• _AIM OF THE TASK_:
Your job is to return each record exactly, minus any pictures.

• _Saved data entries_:
▼

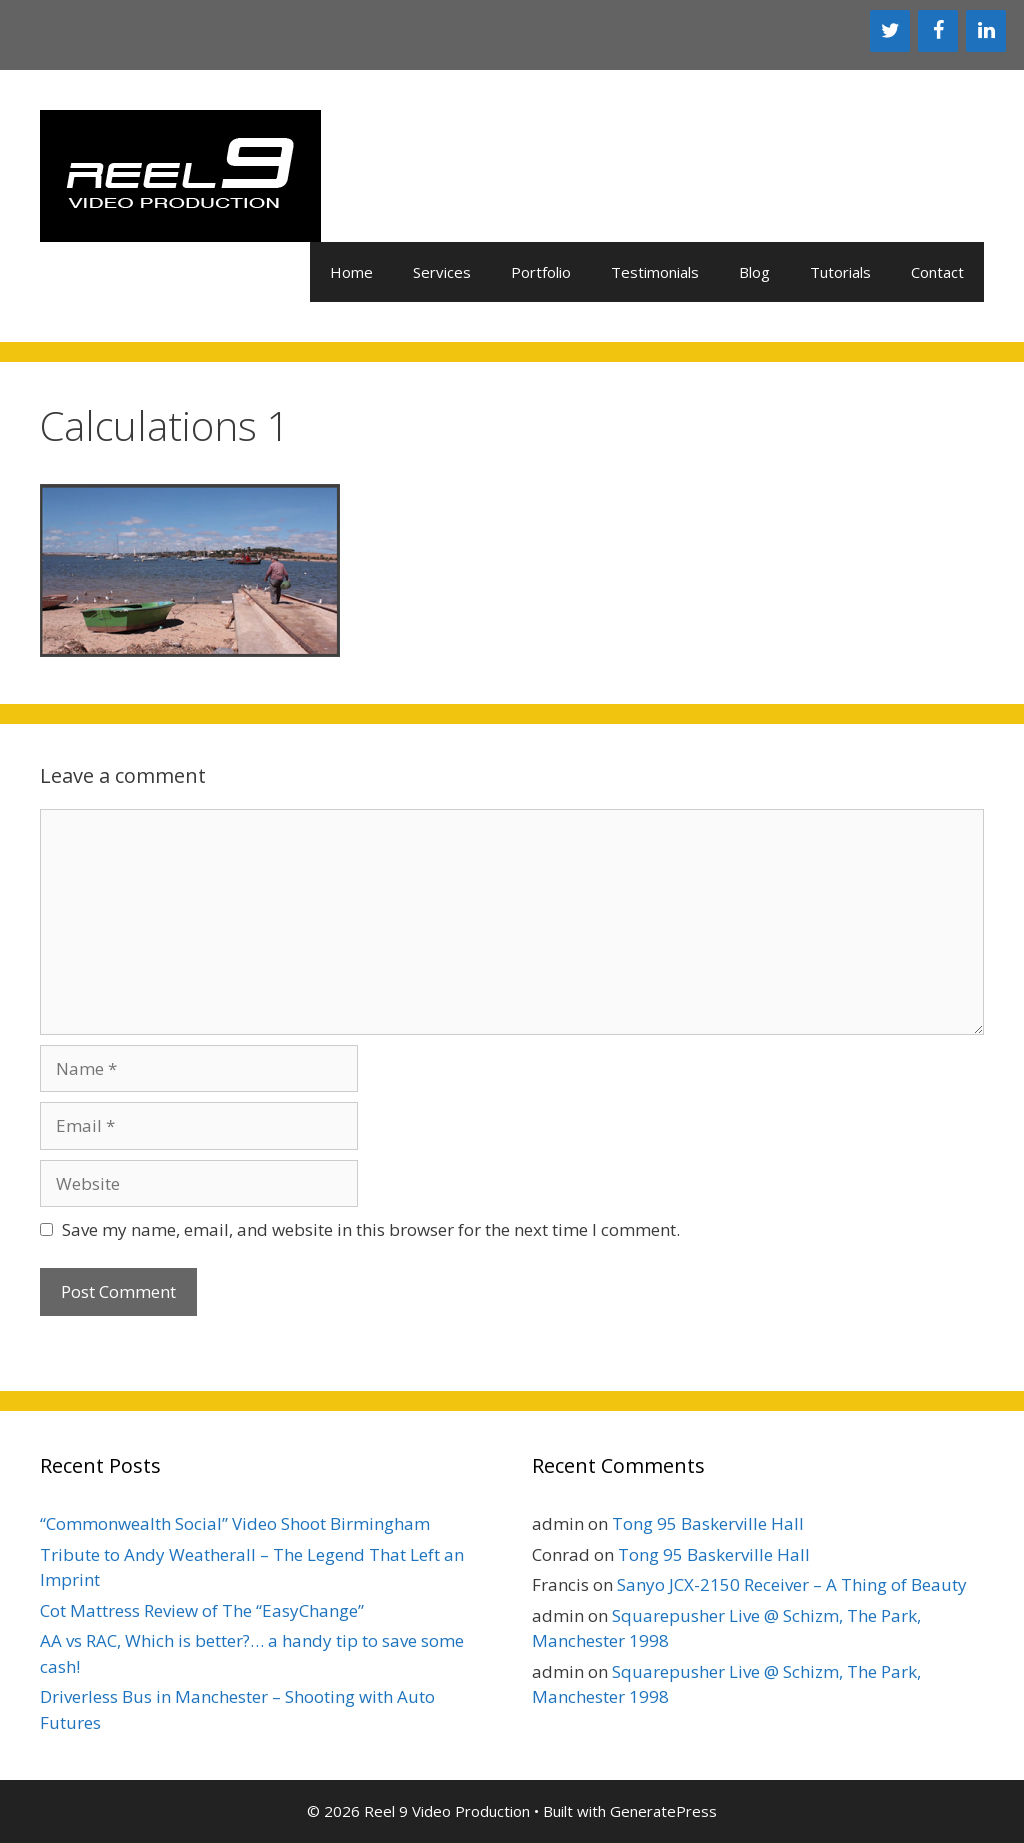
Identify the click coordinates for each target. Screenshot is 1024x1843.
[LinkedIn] (986, 31)
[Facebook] (938, 31)
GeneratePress (663, 1811)
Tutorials (840, 272)
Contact (937, 272)
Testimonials (655, 272)
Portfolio (541, 272)
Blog (754, 272)
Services (442, 272)
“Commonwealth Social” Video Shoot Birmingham (235, 1523)
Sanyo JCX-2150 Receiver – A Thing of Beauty (792, 1584)
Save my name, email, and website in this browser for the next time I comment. (371, 1229)
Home (351, 272)
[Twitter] (890, 31)
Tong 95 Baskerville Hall (708, 1523)
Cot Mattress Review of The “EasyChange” (202, 1610)
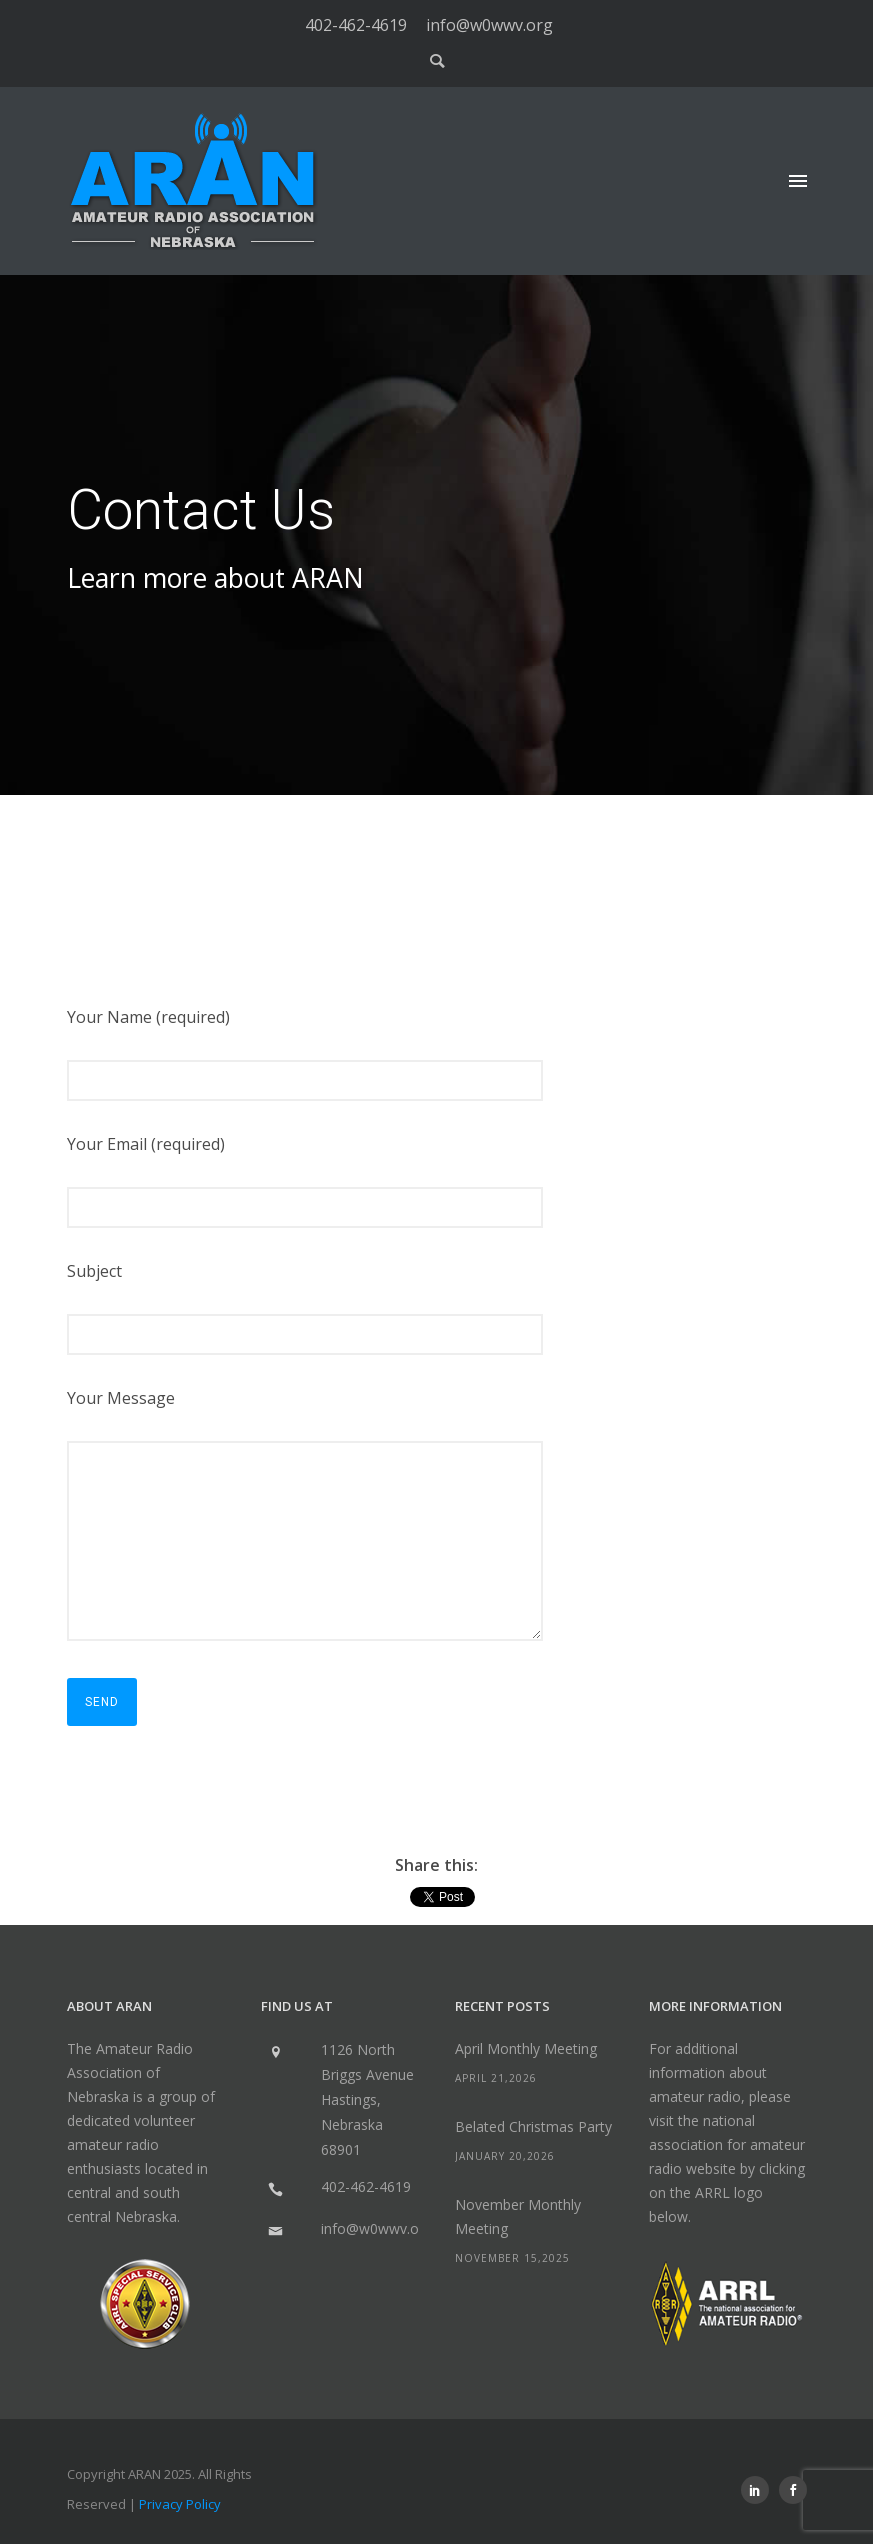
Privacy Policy (180, 2504)
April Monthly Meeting (526, 2048)
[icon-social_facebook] (793, 2490)
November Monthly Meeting (518, 2216)
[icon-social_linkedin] (760, 2490)
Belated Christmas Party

▲

• _TASK RESULT_:
Identify the click coordinates for each target. Screenshot is 1024x1843.
[LinkedIn] (986, 31)
[Facebook] (938, 31)
GeneratePress (663, 1811)
Tutorials (840, 272)
Contact (937, 272)
Testimonials (655, 272)
Portfolio (541, 272)
Blog (754, 272)
Services (442, 272)
“Commonwealth Social” Video Shoot Birmingham (235, 1523)
Sanyo JCX-2150 Receiver – A Thing of Beauty (792, 1584)
Save my name, email, and website in this browser for the next time I comment. (371, 1229)
Home (351, 272)
[Twitter] (890, 31)
Tong 95 Baskerville Hall (708, 1523)
Cot Mattress Review of The “EasyChange” (202, 1610)
Privacy Policy (180, 2504)
April Monthly Meeting (526, 2048)
[icon-social_facebook] (793, 2490)
November Monthly Meeting (518, 2216)
[icon-social_linkedin] (760, 2490)
Belated Christmas Party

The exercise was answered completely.